I am very impressed that a hydroxyl group can read at all, let alone increase their amount of reading!
@Kernal64 Yeah, well, he is impressive, free, radical, but pro-active.😉😁
I read 23 books so far this year. I'm doing my part.
What have you read if you don't mind telling us.
The main thing is the little black lines – the “confidence interval” – a statistical measure of uncertainty that can be used when showing the average value of data from a survey (or other type of research).
And what this means, which I have confirmed with the ABS, is that the reading rates are statistically the same for males and females within all generations with the exception of gen X.
Is this correct? I haven't studied statistics since high school so I am completely clueless, but it doesn't make sense based on my rudimentary understanding of what a confidence interval is supposed to do.
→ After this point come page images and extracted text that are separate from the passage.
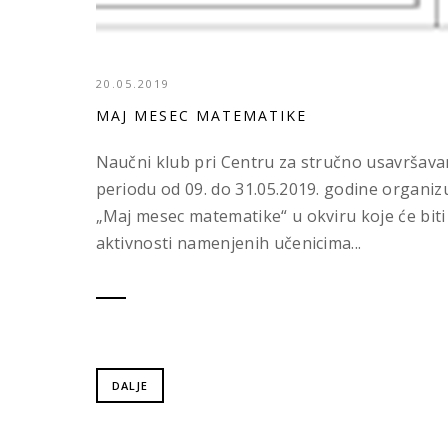
20.05.2019
MAJ MESEC MATEMATIKE
Naučni klub pri Centru za stručno usavršava
periodu od 09. do 31.05.2019. godine organiz
„Maj mesec matematike“ u okviru koje će biti
aktivnosti namenjenih učenicima...
DALJE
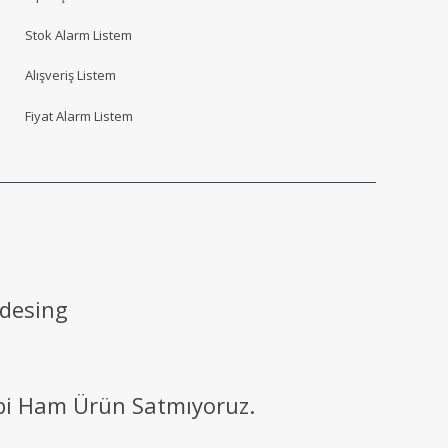
Stok Alarm Listem
Alışveriş Listem
Fiyat Alarm Listem
 desing
ibi Ham Ürün Satmıyoruz.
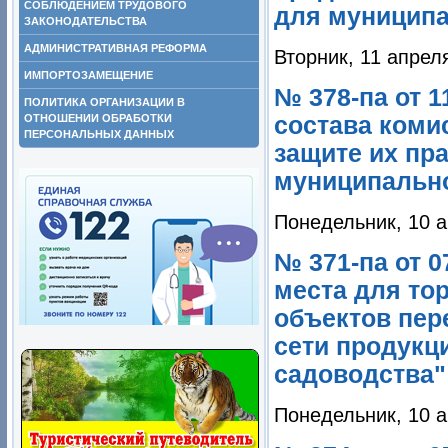
СОБЛЮДЕНИЕМ ТРУДОВОГО
для муниципал
ЗАКОНОДАТЕЛЬСТВА
АДМИНИСТРАТИВНАЯ РЕФОРМА
Вторник, 11 апрел
ИМПОРТОЗАМЕЩЕНИЕ
№ 378-па от 1
ПОЛИТИКА ОРГАНИЗАЦИИ В
ОТНОШЕНИИ ОБРАБОТКИ
состава коми
ПЕРСОНАЛЬНЫХ ДАННЫХ
защите их пр
муниципально
Понедельник, 10 а
№ 371-па от 0
места для тор
объектов пер
сети продукц
садоводства"
Понедельник, 10 а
The confidence intervals overlap, but they are not identical. Doesn't that mean that reading rates could be statistically the same, but not that they are statistically the same?
Anyway, I also found it interesting that men read more magazines than women now too, considering it was historically the other way around and that many men actually believed its existence as a societal norm was an example of their superior rational minds.
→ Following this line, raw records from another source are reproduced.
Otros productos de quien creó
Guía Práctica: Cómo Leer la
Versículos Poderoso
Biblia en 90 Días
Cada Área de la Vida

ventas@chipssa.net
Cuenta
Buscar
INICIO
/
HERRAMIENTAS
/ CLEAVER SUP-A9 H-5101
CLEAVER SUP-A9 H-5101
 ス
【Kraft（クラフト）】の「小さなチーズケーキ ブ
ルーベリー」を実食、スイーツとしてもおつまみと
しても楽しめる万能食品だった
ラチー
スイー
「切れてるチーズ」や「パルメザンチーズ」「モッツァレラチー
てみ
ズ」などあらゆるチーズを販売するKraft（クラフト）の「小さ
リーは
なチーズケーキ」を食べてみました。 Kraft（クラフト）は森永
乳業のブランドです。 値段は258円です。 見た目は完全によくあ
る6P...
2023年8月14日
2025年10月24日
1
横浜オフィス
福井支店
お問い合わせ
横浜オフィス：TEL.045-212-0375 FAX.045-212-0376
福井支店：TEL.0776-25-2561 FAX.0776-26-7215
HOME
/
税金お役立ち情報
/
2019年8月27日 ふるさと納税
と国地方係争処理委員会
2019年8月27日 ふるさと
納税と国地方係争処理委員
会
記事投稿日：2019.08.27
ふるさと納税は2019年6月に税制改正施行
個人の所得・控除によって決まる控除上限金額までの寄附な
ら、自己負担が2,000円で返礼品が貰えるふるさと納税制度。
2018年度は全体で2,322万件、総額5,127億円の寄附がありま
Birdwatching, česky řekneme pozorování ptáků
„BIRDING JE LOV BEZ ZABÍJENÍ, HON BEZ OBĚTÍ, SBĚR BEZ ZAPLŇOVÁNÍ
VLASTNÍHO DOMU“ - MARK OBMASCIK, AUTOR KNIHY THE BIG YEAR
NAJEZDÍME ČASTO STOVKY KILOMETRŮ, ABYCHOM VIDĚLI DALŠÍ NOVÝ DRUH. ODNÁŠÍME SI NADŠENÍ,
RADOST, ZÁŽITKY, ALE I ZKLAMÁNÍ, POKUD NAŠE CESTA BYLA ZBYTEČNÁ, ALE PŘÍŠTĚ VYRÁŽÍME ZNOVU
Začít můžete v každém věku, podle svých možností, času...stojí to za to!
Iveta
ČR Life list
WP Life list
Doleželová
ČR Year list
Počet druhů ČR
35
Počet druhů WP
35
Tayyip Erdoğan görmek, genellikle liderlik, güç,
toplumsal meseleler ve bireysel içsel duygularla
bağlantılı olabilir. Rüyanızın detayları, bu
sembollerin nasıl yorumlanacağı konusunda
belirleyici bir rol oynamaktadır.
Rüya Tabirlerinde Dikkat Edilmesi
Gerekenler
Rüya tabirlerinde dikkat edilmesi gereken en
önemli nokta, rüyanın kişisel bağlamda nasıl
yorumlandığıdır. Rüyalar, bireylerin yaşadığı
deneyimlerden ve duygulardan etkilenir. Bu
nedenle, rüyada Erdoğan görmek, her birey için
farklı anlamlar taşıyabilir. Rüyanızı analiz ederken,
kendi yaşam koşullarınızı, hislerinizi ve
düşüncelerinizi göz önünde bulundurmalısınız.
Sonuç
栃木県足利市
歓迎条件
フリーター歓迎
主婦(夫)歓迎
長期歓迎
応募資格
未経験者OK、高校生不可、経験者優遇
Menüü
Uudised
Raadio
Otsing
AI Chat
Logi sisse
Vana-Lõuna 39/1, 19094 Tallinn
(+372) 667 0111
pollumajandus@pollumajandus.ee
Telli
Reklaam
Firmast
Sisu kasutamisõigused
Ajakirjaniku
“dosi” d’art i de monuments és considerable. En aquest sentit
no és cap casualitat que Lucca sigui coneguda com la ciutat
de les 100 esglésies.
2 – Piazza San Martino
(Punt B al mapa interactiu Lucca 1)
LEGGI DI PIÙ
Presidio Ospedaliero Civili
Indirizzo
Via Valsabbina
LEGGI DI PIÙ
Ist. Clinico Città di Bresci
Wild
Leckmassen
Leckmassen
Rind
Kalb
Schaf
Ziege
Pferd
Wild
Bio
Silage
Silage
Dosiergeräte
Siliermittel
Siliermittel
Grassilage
Yes, it means could be the same, not are the same. It does mean they are confident (95% confident, I assume, I'm not clicking through to the study) that the rates are different for men and women in Gen X
It does mean they are confident that the rates are different for men and women in Gen X
Umm, surely not? If the confidence intervals overlap it means that they are not confident that the rates are different, doesn't it? Of course, it also does not mean that they can say they are confident that the reading rates are the same.
So the statistically sound way of saying it is that the null hypothesis is that reading rates are the same, and their study has failed to reject the null hypothesis.
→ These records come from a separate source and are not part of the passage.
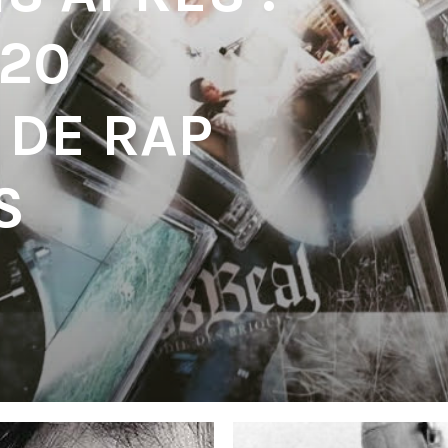
 20
 DE RAP
S
'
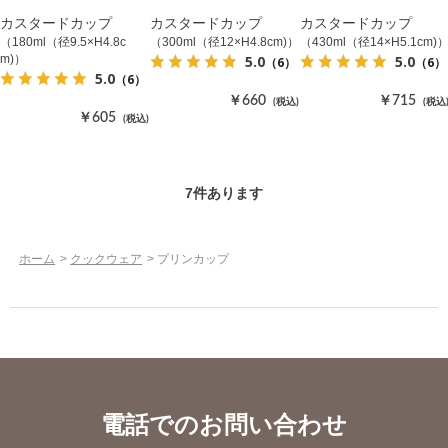
カスタードカップ
カスタードカップ
カスタードカップ
（180ml（径9.5×H4.8c
（300ml（径12×H4.8cm)）
（430ml（径14×H5.1cm)
5.0
5.0
m)）
（6）
（6）
5.0
（6）
￥660
￥715
(税込)
(税込
￥605
(税込)
7
件あります
ホーム
>
クックウェア
>
プリンカップ
電話でのお問い合わせ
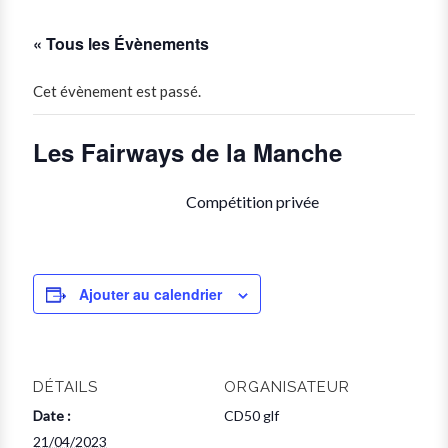
« Tous les Évènements
Cet évènement est passé.
Les Fairways de la Manche
Compétition privée
Ajouter au calendrier
DÉTAILS
ORGANISATEUR
Date :
CD50 glf
21/04/2023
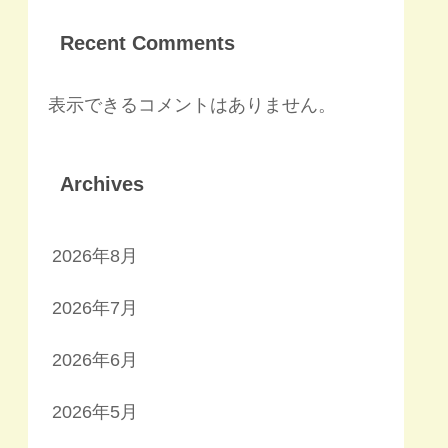
Recent Comments
表示できるコメントはありません。
Archives
2026年8月
2026年7月
2026年6月
2026年5月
If you want to be precise, overlapping intervals mean that we lack evidence to assert that the means are statistically different for our chosen confidence level. This is often simplified to the statement that they are statistically the same.
We need to bring back playboy!
@MantisToboggon "I only buy it for the articles!"😉 @maniacalmanicmania
I stopped going to the library to read physical books because I am too lazy to travel. I do read magazines and reseach papers off libgen tho
I read way more ebooks than paper books. The convenience, portability, low light control, and text size manipulation are big wins with ebooks over paper. There's also simply tons of ebooks available from public libraries.
I'm reading right now. Ohh, you mean books? I plead the fifth.
The fifth what?
THE FIFTH!!!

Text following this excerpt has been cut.